RISC-V is an open specification that can be implemented by proprietary and open source efforts alike. This means there's nothing stopping someone else doing a RISC-V SoC that, like most current commercial cores, has documentation "protected" by an NDA and inaccessible to most users.
As a fully open source effort, we of course want every aspect of the chip to be fully documented and auditable. It's useful to have something like a dedicated core to handle initial boot, but it's not useful to keep that core completely undocumented (e.g. the Intel Management Engine). Our answer there is what we term 'minion cores' (http://www.lowrisc.org/downloads/lowRISC-memo-2014-001.pdf), microcontroller-class cores to handle these sort of tasks. These are fully documented, open source, and implement the RISC-V ISA.
As for formal specifications, there has been some work on specifying the RISC-V ISA using L3 https://github.com/SRI-CSL/l3riscv. MIT have been working on a specifying using their 'Kami' tool as well.
Take a look at http://fossi-foundation.org/. Whatever terminology you're using, I think it's right to say lowRISC and FOSSi have a shared vision for free and open source designs that respect user freedom.
Open source as defined by the OSI describes something identical to free software as described by the FSF.
* "Free software" and "open source software" are two terms for the same thing: software released under licenses that guarantee a certain, specific set of freedoms.
Sure, I just meant that RISC-V being permissively licensed with in-depth documentation available will ease formally verifying implementations of it, and also encourage open-source implementations.

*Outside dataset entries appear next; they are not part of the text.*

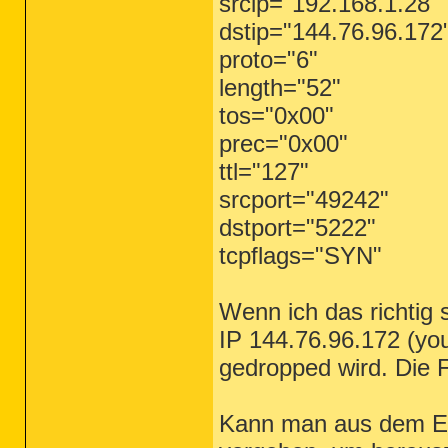
srcip="192.168.1.28"
dstip="144.76.96.172
proto="6"
length="52"
tos="0x00"
prec="0x00"
ttl="127"
srcport="49242"
dstport="5222"
tcpflags="SYN"
Wenn ich das richtig
IP 144.76.96.172 (you
gedropped wird. Die FW
Kann man aus dem Ein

On the minion cores: that sounds quite interesting and I'm reading the paper now. Are they very different from e.g. the USB and network chips on the RPi, aside from having open firmware?
For the initial iteration of minion cores, think of them as being an openly documented boot core and a way of implementing low-speed I/O in software (with some extra hardware support for things that would be dumb to do in software, e.g. shifting out a register). The initial target is SPI, I2C, I2S etc. Over the longer term, we are interested in using modified RISC-V cores for high-speed I/O and in general increasing the flexibility of a typical SoC design.
As a fully open source effort, we of course want every aspect of the chip to be fully documented and auditable. It's useful to have something like a dedicated core to handle initial boot, but it's not useful to keep that core completely undocumented (e.g. the Intel Management Engine). Our answer there is what we term 'minion cores' (http://www.lowrisc.org/downloads/lowRISC-memo-2014-001.pdf), microcontroller-class cores to handle these sort of tasks. These are fully documented, open source, and implement the RISC-V ISA.
As for formal specifications, there has been some work on specifying the RISC-V ISA using L3 https://github.com/SRI-CSL/l3riscv. MIT have been working on a specifying using their 'Kami' tool as well.